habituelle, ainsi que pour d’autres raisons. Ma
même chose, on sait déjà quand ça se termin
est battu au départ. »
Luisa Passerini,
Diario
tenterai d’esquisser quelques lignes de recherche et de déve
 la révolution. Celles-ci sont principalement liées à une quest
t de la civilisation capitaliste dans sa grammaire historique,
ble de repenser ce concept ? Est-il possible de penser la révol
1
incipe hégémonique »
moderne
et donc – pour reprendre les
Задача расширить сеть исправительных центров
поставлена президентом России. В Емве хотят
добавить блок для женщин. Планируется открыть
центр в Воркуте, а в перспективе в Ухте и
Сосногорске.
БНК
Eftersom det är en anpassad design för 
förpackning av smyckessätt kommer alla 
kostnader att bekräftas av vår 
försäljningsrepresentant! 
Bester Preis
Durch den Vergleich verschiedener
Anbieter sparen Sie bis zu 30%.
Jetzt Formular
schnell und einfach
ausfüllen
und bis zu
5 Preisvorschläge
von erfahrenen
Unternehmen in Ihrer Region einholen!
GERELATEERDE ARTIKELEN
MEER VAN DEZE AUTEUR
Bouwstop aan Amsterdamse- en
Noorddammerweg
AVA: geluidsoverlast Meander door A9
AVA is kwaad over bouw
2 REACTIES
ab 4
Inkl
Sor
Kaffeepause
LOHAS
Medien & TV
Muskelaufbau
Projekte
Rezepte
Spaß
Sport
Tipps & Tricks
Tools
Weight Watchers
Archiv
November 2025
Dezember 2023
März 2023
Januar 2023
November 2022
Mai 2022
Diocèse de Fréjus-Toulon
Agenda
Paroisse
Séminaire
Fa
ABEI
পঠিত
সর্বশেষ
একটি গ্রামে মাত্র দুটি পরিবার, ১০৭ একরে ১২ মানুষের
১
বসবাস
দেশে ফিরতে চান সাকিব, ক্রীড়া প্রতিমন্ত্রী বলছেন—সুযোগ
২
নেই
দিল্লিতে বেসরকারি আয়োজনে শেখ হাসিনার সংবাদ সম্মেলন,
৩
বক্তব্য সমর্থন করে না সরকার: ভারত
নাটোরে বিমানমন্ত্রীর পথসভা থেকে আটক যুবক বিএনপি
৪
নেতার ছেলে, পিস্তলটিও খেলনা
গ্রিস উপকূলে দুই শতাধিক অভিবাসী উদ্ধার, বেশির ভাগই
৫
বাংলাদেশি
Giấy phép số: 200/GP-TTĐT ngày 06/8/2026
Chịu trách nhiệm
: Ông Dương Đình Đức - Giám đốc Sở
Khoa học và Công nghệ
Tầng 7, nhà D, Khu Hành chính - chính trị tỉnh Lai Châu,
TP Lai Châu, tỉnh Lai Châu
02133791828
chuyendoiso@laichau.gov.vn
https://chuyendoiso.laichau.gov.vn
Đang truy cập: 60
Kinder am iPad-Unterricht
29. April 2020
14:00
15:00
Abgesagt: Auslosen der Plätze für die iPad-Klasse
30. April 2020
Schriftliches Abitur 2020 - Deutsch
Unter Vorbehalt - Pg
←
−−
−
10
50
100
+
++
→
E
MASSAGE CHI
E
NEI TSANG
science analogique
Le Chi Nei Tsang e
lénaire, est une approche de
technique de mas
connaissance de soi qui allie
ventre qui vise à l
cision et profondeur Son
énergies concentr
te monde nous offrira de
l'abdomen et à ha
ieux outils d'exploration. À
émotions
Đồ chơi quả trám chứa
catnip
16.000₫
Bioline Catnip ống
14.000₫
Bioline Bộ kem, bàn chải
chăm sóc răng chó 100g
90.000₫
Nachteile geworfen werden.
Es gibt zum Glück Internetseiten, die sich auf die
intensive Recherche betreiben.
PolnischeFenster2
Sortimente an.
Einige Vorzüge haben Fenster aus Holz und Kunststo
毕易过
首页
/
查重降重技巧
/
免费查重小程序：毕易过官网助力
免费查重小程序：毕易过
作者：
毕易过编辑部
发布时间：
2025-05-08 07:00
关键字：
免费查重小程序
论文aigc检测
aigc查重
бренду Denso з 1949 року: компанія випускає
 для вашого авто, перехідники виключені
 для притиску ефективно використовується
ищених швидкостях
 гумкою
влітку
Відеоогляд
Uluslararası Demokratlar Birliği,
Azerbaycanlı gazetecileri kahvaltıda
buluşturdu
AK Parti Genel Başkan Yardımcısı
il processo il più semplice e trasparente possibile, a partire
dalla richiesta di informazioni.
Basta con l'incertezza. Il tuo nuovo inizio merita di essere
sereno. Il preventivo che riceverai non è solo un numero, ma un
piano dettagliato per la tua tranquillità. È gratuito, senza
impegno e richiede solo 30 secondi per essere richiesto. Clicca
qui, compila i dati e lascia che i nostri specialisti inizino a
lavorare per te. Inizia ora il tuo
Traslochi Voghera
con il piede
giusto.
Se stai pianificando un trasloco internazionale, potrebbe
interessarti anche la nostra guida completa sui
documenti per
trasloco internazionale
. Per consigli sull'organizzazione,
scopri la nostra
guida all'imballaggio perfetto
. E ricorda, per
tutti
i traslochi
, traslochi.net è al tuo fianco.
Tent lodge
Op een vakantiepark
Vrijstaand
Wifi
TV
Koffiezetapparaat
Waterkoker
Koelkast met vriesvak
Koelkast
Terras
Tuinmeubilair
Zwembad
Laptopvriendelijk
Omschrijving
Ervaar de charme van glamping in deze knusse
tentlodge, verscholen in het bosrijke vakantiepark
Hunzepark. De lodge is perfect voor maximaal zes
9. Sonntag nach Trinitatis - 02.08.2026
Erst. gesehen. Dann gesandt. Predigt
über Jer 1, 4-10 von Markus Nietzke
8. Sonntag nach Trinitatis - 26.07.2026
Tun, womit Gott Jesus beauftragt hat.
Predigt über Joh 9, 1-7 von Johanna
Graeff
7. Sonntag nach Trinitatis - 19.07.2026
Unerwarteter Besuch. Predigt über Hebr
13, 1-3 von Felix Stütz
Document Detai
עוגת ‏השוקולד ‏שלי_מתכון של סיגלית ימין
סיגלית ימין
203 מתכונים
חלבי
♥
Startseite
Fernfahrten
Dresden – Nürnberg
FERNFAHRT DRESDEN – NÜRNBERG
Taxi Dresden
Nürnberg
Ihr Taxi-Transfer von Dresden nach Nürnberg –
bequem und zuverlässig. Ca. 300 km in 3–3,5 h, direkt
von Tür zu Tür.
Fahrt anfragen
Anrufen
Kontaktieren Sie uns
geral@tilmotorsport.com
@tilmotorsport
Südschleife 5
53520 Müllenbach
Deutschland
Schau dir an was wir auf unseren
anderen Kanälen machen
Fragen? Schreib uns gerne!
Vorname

------------------------------------

**Your instructions**
A verbatim copy of the listing is needed.

**Answer box**
habituelle, ainsi que pour d’autres raisons. Ma
même chose, on sait déjà quand ça se termin
est battu au départ. »
Luisa Passerini,
Diario
tenterai d’esquisser quelques lignes de recherche et de déve
 la révolution. Celles-ci sont principalement liées à une quest
t de la civilisation capitaliste dans sa grammaire historique,
ble de repenser ce concept ? Est-il possible de penser la révol
1
incipe hégémonique »
moderne
et donc – pour reprendre les
Задача расширить сеть исправительных центров
поставлена президентом России. В Емве хотят
добавить блок для женщин. Планируется открыть
центр в Воркуте, а в перспективе в Ухте и
Сосногорске.
БНК
Eftersom det är en anpassad design för 
förpackning av smyckessätt kommer alla 
kostnader att bekräftas av vår 
försäljningsrepresentant! 
Bester Preis
Durch den Vergleich verschiedener
Anbieter sparen Sie bis zu 30%.
Jetzt Formular
schnell und einfach
ausfüllen
und bis zu
5 Preisvorschläge
von erfahrenen
Unternehmen in Ihrer Region einholen!
GERELATEERDE ARTIKELEN
MEER VAN DEZE AUTEUR
Bouwstop aan Amsterdamse- en
Noorddammerweg
AVA: geluidsoverlast Meander door A9
AVA is kwaad over bouw
2 REACTIES
ab 4
Inkl
Sor
Kaffeepause
LOHAS
Medien & TV
Muskelaufbau
Projekte
Rezepte
Spaß
Sport
Tipps & Tricks
Tools
Weight Watchers
Archiv
November 2025
Dezember 2023
März 2023
Januar 2023
November 2022
Mai 2022
Diocèse de Fréjus-Toulon
Agenda
Paroisse
Séminaire
Fa
ABEI
পঠিত
সর্বশেষ
একটি গ্রামে মাত্র দুটি পরিবার, ১০৭ একরে ১২ মানুষের
১
বসবাস
দেশে ফিরতে চান সাকিব, ক্রীড়া প্রতিমন্ত্রী বলছেন—সুযোগ
২
নেই
দিল্লিতে বেসরকারি আয়োজনে শেখ হাসিনার সংবাদ সম্মেলন,
৩
বক্তব্য সমর্থন করে না সরকার: ভারত
নাটোরে বিমানমন্ত্রীর পথসভা থেকে আটক যুবক বিএনপি
৪
নেতার ছেলে, পিস্তলটিও খেলনা
গ্রিস উপকূলে দুই শতাধিক অভিবাসী উদ্ধার, বেশির ভাগই
৫
বাংলাদেশি
Giấy phép số: 200/GP-TTĐT ngày 06/8/2026
Chịu trách nhiệm
: Ông Dương Đình Đức - Giám đốc Sở
Khoa học và Công nghệ
Tầng 7, nhà D, Khu Hành chính - chính trị tỉnh Lai Châu,
TP Lai Châu, tỉnh Lai Châu
02133791828
chuyendoiso@laichau.gov.vn
https://chuyendoiso.laichau.gov.vn
Đang truy cập: 60
Kinder am iPad-Unterricht
29. April 2020
14:00
15:00
Abgesagt: Auslosen der Plätze für die iPad-Klasse
30. April 2020
Schriftliches Abitur 2020 - Deutsch
Unter Vorbehalt - Pg
←
−−
−
10
50
100
+
++
→
E
MASSAGE CHI
E
NEI TSANG
science analogique
Le Chi Nei Tsang e
lénaire, est une approche de
technique de mas
connaissance de soi qui allie
ventre qui vise à l
cision et profondeur Son
énergies concentr
te monde nous offrira de
l'abdomen et à ha
ieux outils d'exploration. À
émotions
Đồ chơi quả trám chứa
catnip
16.000₫
Bioline Catnip ống
14.000₫
Bioline Bộ kem, bàn chải
chăm sóc răng chó 100g
90.000₫
Nachteile geworfen werden.
Es gibt zum Glück Internetseiten, die sich auf die
intensive Recherche betreiben.
PolnischeFenster2
Sortimente an.
Einige Vorzüge haben Fenster aus Holz und Kunststo
毕易过
首页
/
查重降重技巧
/
免费查重小程序：毕易过官网助力
免费查重小程序：毕易过
作者：
毕易过编辑部
发布时间：
2025-05-08 07:00
关键字：
免费查重小程序
论文aigc检测
aigc查重
бренду Denso з 1949 року: компанія випускає
 для вашого авто, перехідники виключені
 для притиску ефективно використовується
ищених швидкостях
 гумкою
влітку
Відеоогляд
Uluslararası Demokratlar Birliği,
Azerbaycanlı gazetecileri kahvaltıda
buluşturdu
AK Parti Genel Başkan Yardımcısı
il processo il più semplice e trasparente possibile, a partire
dalla richiesta di informazioni.
Basta con l'incertezza. Il tuo nuovo inizio merita di essere
sereno. Il preventivo che riceverai non è solo un numero, ma un
piano dettagliato per la tua tranquillità. È gratuito, senza
impegno e richiede solo 30 secondi per essere richiesto. Clicca
qui, compila i dati e lascia che i nostri specialisti inizino a
lavorare per te. Inizia ora il tuo
Traslochi Voghera
con il piede
giusto.
Se stai pianificando un trasloco internazionale, potrebbe
interessarti anche la nostra guida completa sui
documenti per
trasloco internazionale
. Per consigli sull'organizzazione,
scopri la nostra
guida all'imballaggio perfetto
. E ricorda, per
tutti
i traslochi
, traslochi.net è al tuo fianco.
Tent lodge
Op een vakantiepark
Vrijstaand
Wifi
TV
Koffiezetapparaat
Waterkoker
Koelkast met vriesvak
Koelkast
Terras
Tuinmeubilair
Zwembad
Laptopvriendelijk
Omschrijving
Ervaar de charme van glamping in deze knusse
tentlodge, verscholen in het bosrijke vakantiepark
Hunzepark. De lodge is perfect voor maximaal zes
9. Sonntag nach Trinitatis - 02.08.2026
Erst. gesehen. Dann gesandt. Predigt
über Jer 1, 4-10 von Markus Nietzke
8. Sonntag nach Trinitatis - 26.07.2026
Tun, womit Gott Jesus beauftragt hat.
Predigt über Joh 9, 1-7 von Johanna
Graeff
7. Sonntag nach Trinitatis - 19.07.2026
Unerwarteter Besuch. Predigt über Hebr
13, 1-3 von Felix Stütz
Document Detai
עוגת ‏השוקולד ‏שלי_מתכון של סיגלית ימין
סיגלית ימין
203 מתכונים
חלבי
♥
Startseite
Fernfahrten
Dresden – Nürnberg
FERNFAHRT DRESDEN – NÜRNBERG
Taxi Dresden
Nürnberg
Ihr Taxi-Transfer von Dresden nach Nürnberg –
bequem und zuverlässig. Ca. 300 km in 3–3,5 h, direkt
von Tür zu Tür.
Fahrt anfragen
Anrufen
Kontaktieren Sie uns
geral@tilmotorsport.com
@tilmotorsport
Südschleife 5
53520 Müllenbach
Deutschland
Schau dir an was wir auf unseren
anderen Kanälen machen
Fragen? Schreib uns gerne!
Vorname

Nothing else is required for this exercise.